*TRY IT*.
Search the records for the string "være" and copy every line where it turns up.

*EXCERPTED DATA*.
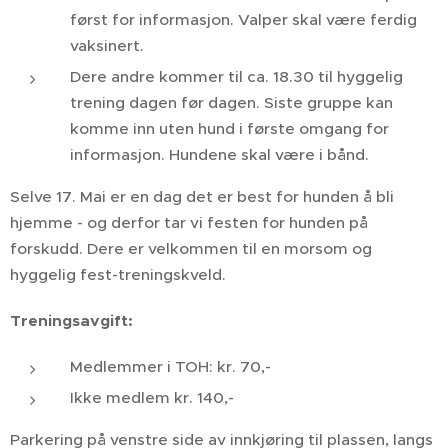
først for informasjon. Valper skal være ferdig
vaksinert.
Dere andre kommer til ca. 18.30 til hyggelig
trening dagen før dagen. Siste gruppe kan
komme inn uten hund i første omgang for
informasjon. Hundene skal være i bånd.
Selve 17. Mai er en dag det er best for hunden å bli
hjemme - og derfor tar vi festen for hunden på
forskudd. Dere er velkommen til en morsom og
hyggelig fest-treningskveld.
Treningsavgift:
Medlemmer i TOH: kr. 70,-
Ikke medlem kr. 140,-
Parkering på venstre side av innkjøring til plassen, langs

*ANSWER SECTION*.
først for informasjon. Valper skal være ferdig
informasjon. Hundene skal være i bånd.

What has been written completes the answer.